Waller afirmó con contundencia que la institución debería eliminar de manera definitiva su actual «sesgo expansivo» de los comunicados de política monetaria. Aunque el alto funcionario no llegó al extremo de abogar directamente por un incremento inmediato de las tasas de interés, su postura marca un distanciamiento definitivo de la senda de flexibilización cuantitativa que muchos operadores del mercado daban por sentada para los próximos meses.
La Reserva Federal no puede permitirse el lujo de mostrar complacencia ni proyectar que el ciclo de recortes de tipos se reanudará de forma automática. Durante su intervención en un foro bancario de alto nivel, el gobernador enfatizó que la Fed debe mantener inalterada su tasa de interés de referencia actual.

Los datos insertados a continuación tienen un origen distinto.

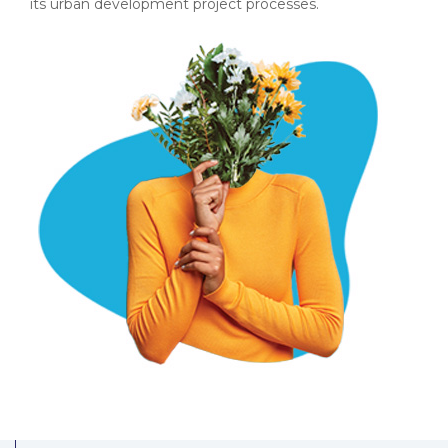
its urban development project processes.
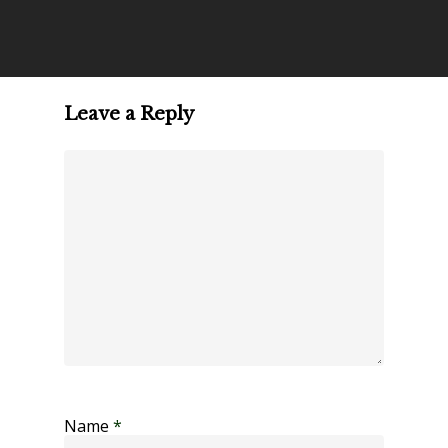
Leave a Reply
Name
*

Esta parálisis no debería modificarse, según sus palabras, hasta que los indicadores macroeconómicos de la inflación muestren indicios claros, sostenibles y fuera de toda duda de que están regresando de manera orgánica hacia el objetivo del 2,0% fijado por la autoridad monetaria.
Las presiones inflacionarias subyacentes, sumadas a la rigidez del mercado laboral estadounidense y al encarecimiento de los fletes marítimos globales por tensiones en las rutas comerciales, amenazan con enquistar el coste de la vida por encima del umbral de confort de la Fed.
La respuesta de las mesas de dinero ante las declaraciones de Waller no se hizo esperar. El rendimiento de los bonos del Tesoro de los Estados Unidos a 10 años experimentó un repunte inmediato, reflejando el nerviosismo de los inversores que ahora anticipan un escenario de tasas altas por un periodo prolongado.
Paralelamente, el dólar estadounidense se fortaleció frente a una canasta de divisas internacionales, impulsado por la perspectiva de que los rendimientos en Estados Unidos seguirán siendo más atractivos en comparación con los de otras economías desarrolladas.
La postura de Waller introduce una enorme presión de cara a la próxima reunión de política monetaria de la Fed. Hasta ahora, el consenso del comité se inclinaba por mantener un tono neutral y flexible, asegurando que la economía se dirigía hacia un aterrizaje suave.
La autoridad central estadounidense se encuentra en una encrucijada donde la credibilidad institucional está en juego. Mantener la tasa actual sin prometer rebajas futuras parece ser la única herramienta viable para doblegar las expectativas inflacionarias de los agentes económicos, aunque ello implique enfriar el ritmo de crecimiento de la mayor economía del planeta en un año macroeconómico decisivo.